Rumor has it that a new Committee for The Promotion of Virtue and Prevention of Vice (CPVPV) has emerged in Egypt, and that its members are applying “unauthorized” force to impose its rules. Several incidents in recent days have raised concerns over the rapid spread of this phenomenon, especially in remote areas outside Cairo. However, the Islamist movement believes that this “media buzz” is being spread to damage the movement’s image. In fact, the movement did not rule out the presence of a “conspiracy” against Islamists by several authorities in Egypt, in a bid to intimidate Egyptians and lower the Islamists’ popularity.
Al-Hayat (Pan Arab)
Islamists Repudiate Incidents of Violence
July 4, 2012
July 4 2012
Ever since Muslim Brotherhood candidate Mohamed Morsi won Egypt’s presidential elections, several complaints have been filed about bearded men stopping women in the streets and urging them to wear modest clothing. The media reported several incidents that ranging from Islamists “offering advice” to “rebuking” unveiled women. The disputes over this situation worsened after the latest incident in Suez, in which Ahmed Hassan, a young man in his twenties, was killed.
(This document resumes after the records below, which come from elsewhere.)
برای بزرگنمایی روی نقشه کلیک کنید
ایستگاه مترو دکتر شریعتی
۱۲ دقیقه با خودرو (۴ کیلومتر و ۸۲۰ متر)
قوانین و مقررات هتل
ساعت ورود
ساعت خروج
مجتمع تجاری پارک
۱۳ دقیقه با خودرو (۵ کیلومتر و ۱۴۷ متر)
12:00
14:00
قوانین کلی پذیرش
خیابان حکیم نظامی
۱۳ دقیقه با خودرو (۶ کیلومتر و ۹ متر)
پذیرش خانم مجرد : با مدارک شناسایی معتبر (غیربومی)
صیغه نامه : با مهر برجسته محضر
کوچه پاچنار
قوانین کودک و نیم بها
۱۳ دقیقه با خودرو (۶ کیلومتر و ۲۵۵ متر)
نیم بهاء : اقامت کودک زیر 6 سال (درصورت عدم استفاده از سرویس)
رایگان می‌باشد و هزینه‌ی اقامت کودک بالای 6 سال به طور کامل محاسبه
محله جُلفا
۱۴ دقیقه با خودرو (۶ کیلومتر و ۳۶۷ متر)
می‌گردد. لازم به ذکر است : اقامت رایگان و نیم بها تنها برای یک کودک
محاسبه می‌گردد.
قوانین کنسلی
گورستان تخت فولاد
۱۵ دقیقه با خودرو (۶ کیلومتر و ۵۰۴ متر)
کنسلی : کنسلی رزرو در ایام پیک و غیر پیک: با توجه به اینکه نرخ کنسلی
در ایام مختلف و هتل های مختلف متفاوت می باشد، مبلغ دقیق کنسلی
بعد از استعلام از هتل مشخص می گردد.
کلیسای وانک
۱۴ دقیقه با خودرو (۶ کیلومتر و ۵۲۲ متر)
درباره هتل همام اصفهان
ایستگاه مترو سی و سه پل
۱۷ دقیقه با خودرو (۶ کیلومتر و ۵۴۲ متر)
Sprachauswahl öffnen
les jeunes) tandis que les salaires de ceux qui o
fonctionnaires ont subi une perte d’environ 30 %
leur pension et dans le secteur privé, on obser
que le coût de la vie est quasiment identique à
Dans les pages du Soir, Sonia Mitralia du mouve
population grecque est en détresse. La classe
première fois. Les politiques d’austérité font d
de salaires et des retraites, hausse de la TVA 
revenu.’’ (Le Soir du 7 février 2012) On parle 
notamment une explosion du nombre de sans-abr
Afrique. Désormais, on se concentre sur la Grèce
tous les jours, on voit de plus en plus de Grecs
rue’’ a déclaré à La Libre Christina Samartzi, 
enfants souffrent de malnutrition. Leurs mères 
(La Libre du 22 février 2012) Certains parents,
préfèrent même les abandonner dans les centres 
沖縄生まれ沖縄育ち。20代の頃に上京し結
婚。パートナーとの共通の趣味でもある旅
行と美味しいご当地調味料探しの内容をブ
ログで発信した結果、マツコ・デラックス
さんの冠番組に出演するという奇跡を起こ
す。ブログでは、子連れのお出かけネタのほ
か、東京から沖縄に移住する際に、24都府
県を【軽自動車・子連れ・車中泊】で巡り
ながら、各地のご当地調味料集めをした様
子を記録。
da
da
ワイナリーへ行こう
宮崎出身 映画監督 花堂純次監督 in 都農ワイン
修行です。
Ahmed Hassan’s family accused several bearded men of killing their son while he went for a stroll with his fiancee. The family reported that those men prevented the couple from walking alone without “a male companion.” A heated dispute then emerged between the young man and the meddlers, which then evolved into an altercation that ended in the killing of Ahmed. Chargé d’affaires and acting presidential spokesperson Yasser Ali pledged to “strictly implement the law,” especially with respect to those involved in “horrible situations” such as Ahmed Hassan’s murder.
Private satellite channels vied with to be the first to broadcast footage of the incident. Some of the footage showed groups of bearded men holding machine guns and firing bullets in the air. These men are believed to be members of the CPVPV. Other broadcast footage showed a group of bearded men sharpening a hatchet to frighten pedestrians, according to witnesses. The stories reported in these videos have yet to be confirmed.
The Suez incident remains the most important unsolved puzzle. The Islamist movement denied its involvement in the incident and investigations did not reach any conclusions or confirm the identity of the murderers. Circulations that were distributed in streets bearing the signature of the unidentified committee have raised concerns over how widespread this phenomenon really is.
Ahmed’s funeral was held yesterday [July 3], attended by several prominent political figures from the Suez governorate and amid angry voices demanding the punishment of his killers. Several political parties and figures issued a statement to confirm their unconditional support for the family of the deceased. They also called upon security authorities to catch the murderers, whether they were part of a “conspiracy” against the Islamists or members of the so-called CPVPV.
Al-Gamaa al-Islamiyya, an Islamic group in Suez, immediately denied its involvement in the incident after it was rumored that the murderers were members. The group issued a statement stating that the accusation “is a deliberate falsehood and not based on any evidence. It is only a part of the current campaign to damage the Islamist movement’s reputation.”
The spokesperson for the Muslim Brotherhood, Mahmud Ghazlan, confirmed to Al-Hayat that “It is not in al-Gamaa al-Islamiyya’s nature to commit these acts. That group has observed Islam’s call for decades with wisdom and good preaching.”
Ghazlan accused several unnamed authorities of perpetrating these acts to defame the Islamist movement. “We condemn these acts, for they have nothing to do with Islam and we repudiate them and their perpetrators,” he added.
According to Ghazlan, some are trying to damage the reputation of the Muslim Brotherhood and the Islamist movement so that people will be afraid of them. “Our stance is clear. Only the government has the right to promote virtue and prohibit vice. Individuals are not entitled to do so. If individuals had this right, there would be public disorder.”
Abbas Mohamed, the former Salafist al-Nour Party MP in Suez, told Al-Hayat in that he condemned the murder of the young man and refused to point a finger at any party or movement until the investigations reach a conclusion and murderers’ identities are revealed. Mohamed accused the media of trying to ascribe the murder to Islamists. He said, “The bearded gangs are numerous and there are many people out there who pretend to be members of the Islamist movement in order to damage its reputation … Does Islam sanction such acts? Absolutely not ... If the teachings of Islam prohibit this act, how can we then change what is prohibited into a much worse vice? I confirm that Islam does not recognize committing such acts and those who perpetrated it are not followers of the Islamist movement.”
Mohamed confirmed that the Salafi Call Society, the “mother of all Islamist movements,” has for years resisted the ideology of using force and bloodshed to bring about change. Instead, he says it spreads the correct Islamic teachings. “Do we resort to violence now that so many doors have been opened?” he asked. “There is a plot to defame the Islamist movement,” he said.